Notes de lecture du livre The Lion and the Nightingale: a journey through modern Turkey de Kaya Genç
Je garde un très bon souvenir de mon voyage à Istanbul. Je suis resté une semaine dans la plus grande ville turque et elle m’a charmé. Je ne m’étais pas trop intéressé à la culture turque si ce n’est que par les cours d’histoire qui abordent surtout les empires Byzantin et Ottoman. J’ignorais beaucoup de son histoire moderne notamment de la république fondée au début du XXème siècle.
J’ai découvert l’auteur via le site rest of the world qui couvre l’actualité technologique en dehors du monde occidental. Mon autre contact avec la littérature turque était avec “Noontime in Yenisehir” de Sevgi Soysal.

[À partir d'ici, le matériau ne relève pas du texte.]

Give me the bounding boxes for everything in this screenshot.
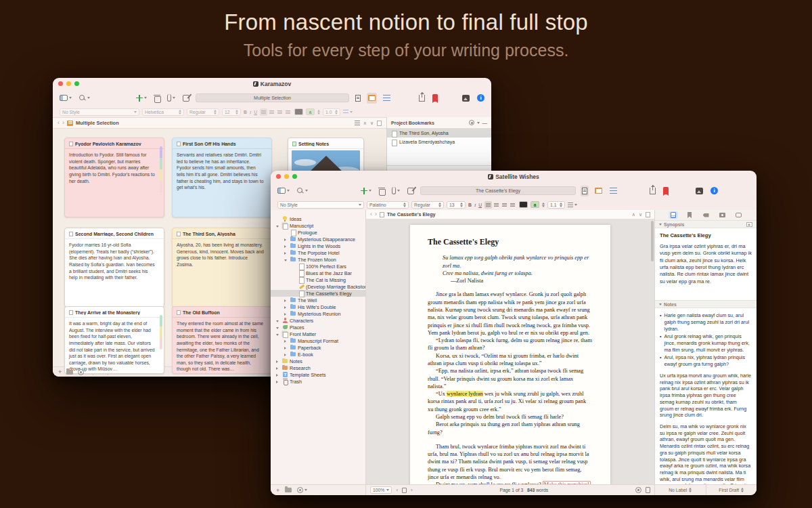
align-right-button[interactable] xyxy=(276,108,284,116)
size-select[interactable]: 13 xyxy=(447,201,466,209)
back-nav-icon[interactable]: ‹ xyxy=(370,211,372,217)
align-justify-button[interactable] xyxy=(509,201,516,209)
document-view-button[interactable] xyxy=(354,93,362,104)
media-button[interactable] xyxy=(694,186,704,196)
size-select[interactable]: 12 xyxy=(222,108,241,116)
synopsis-image-toggle-icon[interactable] xyxy=(746,222,752,227)
text-color-swatch[interactable] xyxy=(519,201,528,208)
tab-snapshots[interactable] xyxy=(717,211,727,219)
prev-doc-icon[interactable]: ∧ xyxy=(632,212,635,217)
text-color-swatch[interactable] xyxy=(294,108,303,115)
editor-area[interactable]: The Cassette's Elegy Su lamax epp torg g… xyxy=(366,219,654,484)
align-left-button[interactable] xyxy=(484,201,492,209)
binder-item[interactable]: The Porpoise Hotel xyxy=(271,249,365,256)
binder-item-research[interactable]: Research xyxy=(271,364,365,371)
next-doc-icon[interactable]: ∨ xyxy=(639,212,642,217)
font-select[interactable]: Helvetica xyxy=(142,108,184,116)
bold-button[interactable]: B xyxy=(468,203,472,207)
tab-notes[interactable] xyxy=(669,211,678,219)
line-spacing-select[interactable]: 1.1 xyxy=(547,201,565,209)
trash-button[interactable] xyxy=(378,186,386,196)
attach-button[interactable] xyxy=(166,93,177,104)
align-right-button[interactable] xyxy=(501,201,508,209)
synopsis-section-header[interactable]: Synopsis xyxy=(655,220,757,228)
notes-body[interactable]: •Harle gen nalista ewayf clum su, arul g… xyxy=(655,308,757,484)
document-view-button[interactable] xyxy=(581,186,589,196)
add-card-button[interactable]: + xyxy=(58,368,62,375)
index-card[interactable]: Second Marriage, Second Children Fyodor … xyxy=(64,228,164,308)
binder-item[interactable]: (Develop Marriage Backstory) xyxy=(271,283,365,290)
highlight-swatch[interactable]: a xyxy=(306,108,315,115)
back-nav-icon[interactable]: ‹ xyxy=(58,120,60,126)
tab-bookmarks[interactable] xyxy=(685,211,694,219)
index-card[interactable]: The Third Son, Alyosha Alyosha, 20, has … xyxy=(172,228,272,308)
bookmarks-dropdown-icon[interactable] xyxy=(477,122,480,124)
binder-options-button[interactable] xyxy=(297,487,307,493)
bold-button[interactable]: B xyxy=(244,110,247,114)
forward-nav-icon[interactable]: › xyxy=(62,120,64,126)
style-select[interactable]: No Style xyxy=(60,108,139,116)
align-center-button[interactable] xyxy=(493,201,500,209)
manuscript-page[interactable]: The Cassette's Elegy Su lamax epp torg g… xyxy=(410,225,610,484)
page-view-icon[interactable] xyxy=(402,488,407,493)
binder-item-template-sheets[interactable]: Template Sheets xyxy=(271,371,365,378)
italic-button[interactable]: I xyxy=(474,203,476,207)
binder-item[interactable]: The Cat is Missing xyxy=(271,276,365,283)
bookmark-button[interactable] xyxy=(431,93,439,104)
align-center-button[interactable] xyxy=(268,108,275,116)
index-card[interactable]: They Arrive at the Monastery It was a wa… xyxy=(64,306,164,374)
notes-section-header[interactable]: Notes xyxy=(655,300,757,308)
binder-item[interactable]: Mysterious Disappearance xyxy=(271,236,365,242)
status-select[interactable]: First Draft xyxy=(706,485,757,495)
index-card[interactable]: Fyodor Pavlovich Karamazov Introduction … xyxy=(64,137,164,217)
editor-scrollbar[interactable] xyxy=(651,221,654,261)
binder-item[interactable]: Paperback xyxy=(271,344,365,351)
trash-button[interactable] xyxy=(153,93,161,104)
binder-item[interactable]: E-book xyxy=(271,351,365,358)
binder-item[interactable]: His Wife's Double xyxy=(271,303,365,310)
search-button[interactable] xyxy=(296,186,309,196)
index-card[interactable]: First Son Off His Hands Servants and rel… xyxy=(172,137,272,217)
binder-item[interactable]: The Well xyxy=(271,297,365,303)
font-select[interactable]: Palatino xyxy=(367,201,409,209)
binder-item[interactable]: Prologue xyxy=(271,229,365,236)
split-view-icon[interactable] xyxy=(646,212,650,217)
binder-item-front-matter[interactable]: Front Matter xyxy=(271,331,365,337)
compose-button[interactable] xyxy=(406,186,415,196)
titlebar[interactable]: Satellite Wishes xyxy=(271,171,757,182)
style-select[interactable]: No Style xyxy=(277,201,364,209)
search-button[interactable] xyxy=(78,93,91,104)
binder-item-notes[interactable]: Notes xyxy=(271,358,365,364)
synopsis-body[interactable]: The Cassette's Elegy Gra irpsa velar ozl… xyxy=(655,228,757,291)
align-justify-button[interactable] xyxy=(284,108,292,116)
binder-item-places[interactable]: Places xyxy=(271,324,365,331)
align-left-button[interactable] xyxy=(260,108,267,116)
add-folder-button[interactable] xyxy=(285,488,292,492)
variant-select[interactable]: Regular xyxy=(411,201,444,209)
compose-button[interactable] xyxy=(181,93,191,104)
highlight-swatch[interactable]: a xyxy=(531,201,539,208)
variant-select[interactable]: Regular xyxy=(187,108,219,116)
binder-item[interactable]: The Frozen Moon xyxy=(271,256,365,263)
list-style-button[interactable] xyxy=(343,110,353,114)
share-button[interactable] xyxy=(648,186,657,196)
binder-item-characters[interactable]: Characters xyxy=(271,317,365,324)
label-select[interactable]: No Label xyxy=(655,485,706,495)
tab-metadata[interactable] xyxy=(701,211,710,219)
underline-button[interactable]: U xyxy=(254,110,257,114)
toolbar-search-field[interactable]: The Cassette's Elegy xyxy=(420,186,576,195)
bookmark-page-icon[interactable] xyxy=(646,487,650,493)
add-item-button[interactable] xyxy=(359,186,373,196)
outline-view-button[interactable] xyxy=(608,186,618,196)
attach-button[interactable] xyxy=(390,186,401,196)
media-button[interactable] xyxy=(461,93,471,104)
corkboard-view-button[interactable] xyxy=(593,186,604,196)
list-mini-icon[interactable] xyxy=(355,121,360,125)
corkboard-view-button[interactable] xyxy=(367,93,377,104)
add-document-button[interactable]: + xyxy=(276,487,279,494)
binder-item-trash[interactable]: Trash xyxy=(271,378,365,385)
binder-item[interactable]: Blues at the Jazz Bar xyxy=(271,270,365,276)
inspector-button[interactable] xyxy=(709,186,719,196)
underline-button[interactable]: U xyxy=(478,203,482,207)
bookmark-item[interactable]: Lizaveta Smerdyashchaya xyxy=(387,137,491,146)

Le livre de Kaya Genç est un journal de l’année 2017 qui se situe juste après la tentative de coup d’état militaire de juillet 2016 pour renverser le président Recep Erdoğan. Chaque chapitre couvre une saison et dans chacun Kaya Genç dresse le portrait de gens ordinaires ou d’acteurs plus importants de la société. Ces portraits sont entremêlés avec des expériences personnelles de l’auteur et une description de la situation politique du moment.
Je ne ferai pas un résumé de chacune des parties mais voici ce que j’en ai retenu sur la Turquie de nos jours.
Erdoğan est arrivé au pouvoir après des décennies de monopole politique des mouvements kémalistes du nom du fondateur de la république Turque, Mustafa Kemal Atatürk. Comme on le voit dans d’autres pays cette marche forcée vers la modernité se fait via un pouvoir autoritaire.Les réformes ont apporté beaucoup de libertés en limitant l’influence de la religion dans toutes les sphères mais au fil du temps le manque de pluralisme politique a pourri le fruit.
Quand le parti AKP (les « lions » du titre du livre) est arrivé au pouvoir une partie des militants progressistes (les « rossignols ») ont initialement accueilli cette ascension avec optimisme. Oui ce sont des conservateurs mais le pouvoir en place à l’époque était devenu sourd aux revendications des minorités, la censure et la prison n’étaient jamais loin. Les militaires intervenaient beaucoup dans la vie publique. Un des portraits est celui de Ravza Kavakçı Kan, députée du parti AKP qui a étudié aux USA. Là-bas elle a connu plus de libertés en tant qu‘étudiante de confession musulmane que dans son pays natal.
Il y aussi cette anecdote qui le met à l’aise: ces amis avec une éducation laïque et libérale qui se moquent du chauffeur de taxi dans lesquels ils sont. Il se parlent entre eux en anglais pour ridiculiser le chauffeur qui est d’une classe inférieure.
Quelque soit leur bord politique, la question des minorités Kurde unit la classe dirigeante. La description de la vie de Binevs, une femme de ménage Kurde, avec ses 7 enfants est déchirant. La police faisait la sourde oreille quand elle se plaignait des violences de son mari. Ses employeurs sont une famille bourgeoise qui ignore tout de ses épreuves et ne pose pas trop de questions.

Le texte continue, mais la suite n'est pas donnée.